In a public relations disaster, Mr Mbeki left the hall before Nkosi had finished talking. He had refused to pay the high cost demanded for the anti-Aids drugs that reduce the chance of transmitting HIV to babies.
Yesterday, the South African parliament and the Congress of South African Trade Unions were among those to praise Nkosi as an "inspiration".
There was no comment from Mr Mbeki, who appears to have changed his position on the Aids-HIV link. He says that all along he simply pointed out that HIV was just one cause of immune deficiency, as well as dirty water, poor nutrition and other infectious diseases.
The life of Nkosi Johnson, born HIV-positive, illustrates that poverty has fuelled the advance of Aids. Nkosi's father was a migrant miner. Girlfriends are common among miners who live far from home and might see their wives twice a year, as is the use of prostitutes.
And poverty, prostitutes will tell you, makes their profession a necessity, not a choice.
Gail Johnson believes that Nkosi's iconic status rested partly on the length of his survival.
Until last year, he was not on anti-retroviral drugs. Mrs Johnson could not afford them and by the time an American woman chose to pay for them Nkosi was too sick to benefit much. Nkosi became very sick last year. His adoptive mother says that until then three meals a day and vitamin supplies sustained him.

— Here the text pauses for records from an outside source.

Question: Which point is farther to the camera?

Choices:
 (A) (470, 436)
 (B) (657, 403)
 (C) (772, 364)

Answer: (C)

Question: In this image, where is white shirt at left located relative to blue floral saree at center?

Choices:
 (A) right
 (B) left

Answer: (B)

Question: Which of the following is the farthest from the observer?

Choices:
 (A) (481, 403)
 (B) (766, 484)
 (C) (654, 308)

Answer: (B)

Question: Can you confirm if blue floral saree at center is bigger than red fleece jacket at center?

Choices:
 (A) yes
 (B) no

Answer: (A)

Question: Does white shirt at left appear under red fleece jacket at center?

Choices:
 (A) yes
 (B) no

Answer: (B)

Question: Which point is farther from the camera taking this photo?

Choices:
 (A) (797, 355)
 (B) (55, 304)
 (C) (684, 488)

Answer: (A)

Most South African children cannot rely even on those basics.
Mrs Johnson believes her son also survived because he was never forced to hide his condition. Concealment, which is understandable given the stigma attached, is HIV's ally, she believes. Nkosi was already "out" four years ago when Mrs Johnson fought against HIV prejudice to enroll him in school.

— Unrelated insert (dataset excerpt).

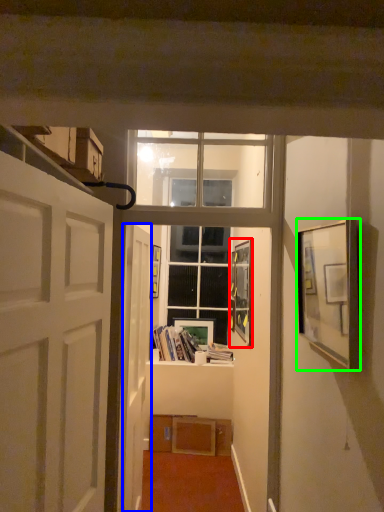 Question: Based on their relative distances, which object is farther from picture frame (highlighted by a red box)? Choose from door (highlighted by a blue box) and picture frame (highlighted by a green box).

Choices:
 (A) door
 (B) picture frame

Answer: (B) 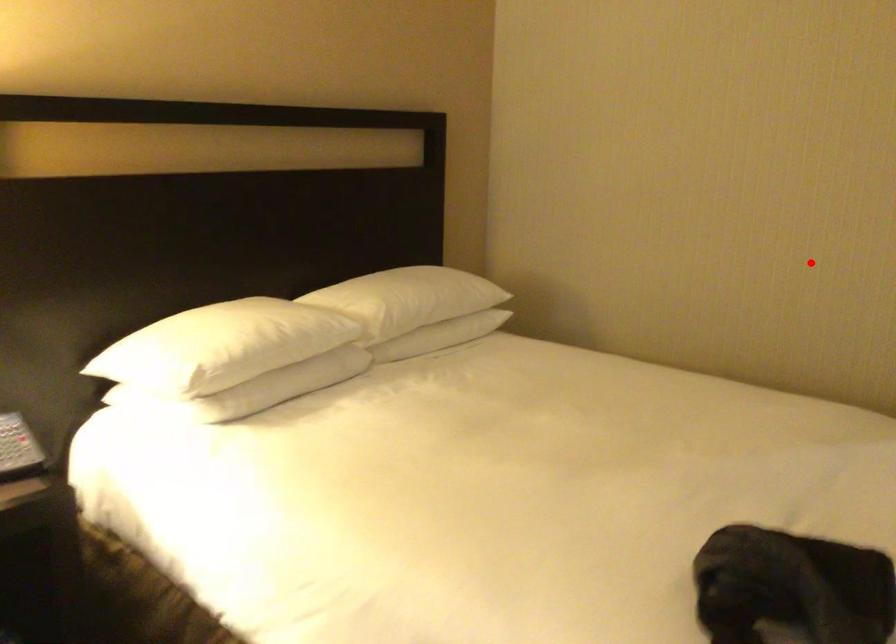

Nkosi was universally loved. The day before he died, Mrs Johnson allowed his picture to be taken after a sangoma (traditional healer) claimed she was exaggerating the boy's condition for her own ends.
Yesterday, the South African Human Rights Commission, which had been petitioned by the sangoma, ordered the healer to withdraw her allegations.

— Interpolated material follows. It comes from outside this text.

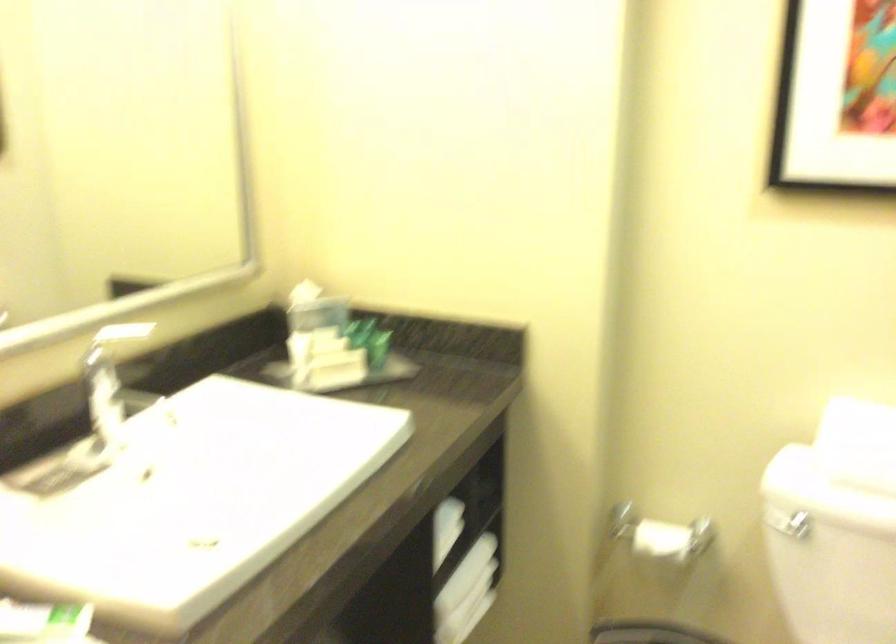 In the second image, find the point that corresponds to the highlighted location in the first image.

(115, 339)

But some will continue to question whether Mrs Johnson was more activist than mother. One of her neighbours said yesterday: "Of course, she milked the situation as an activist because she wanted to help all those other infected kids she looks after. But I think she also loved Nkosi to bits. Some say she took his childhood, but Aids did that."
Five weeks ago, Mrs Johnson was furious when robbers broke in to her flat and took Nkosi's television and video recorder, and a pair of football boots from the South African footballer Lucas Radebe. "Is nothing sacred?" she said, describing how the robbers pointed a gun at the boy's face.
Mrs Johnson's tears yesterday were rare. She said: "Nkosi wanted people to know that infected people, and especially children, deserve everything in the world. His legacy is that we will care for them."
Nkosi's grandmother, Ruth, and great aunt, Mavis, said in January that they thought it was time for the boy to join his birth mother, who died four years ago.
Shortly before his death, Nkosi wrote: "I wish I was well like my second mother and my sister. Then I would be able to grow up. I would like to climb the highest mountain and bungee jump and meet movie stars in New York."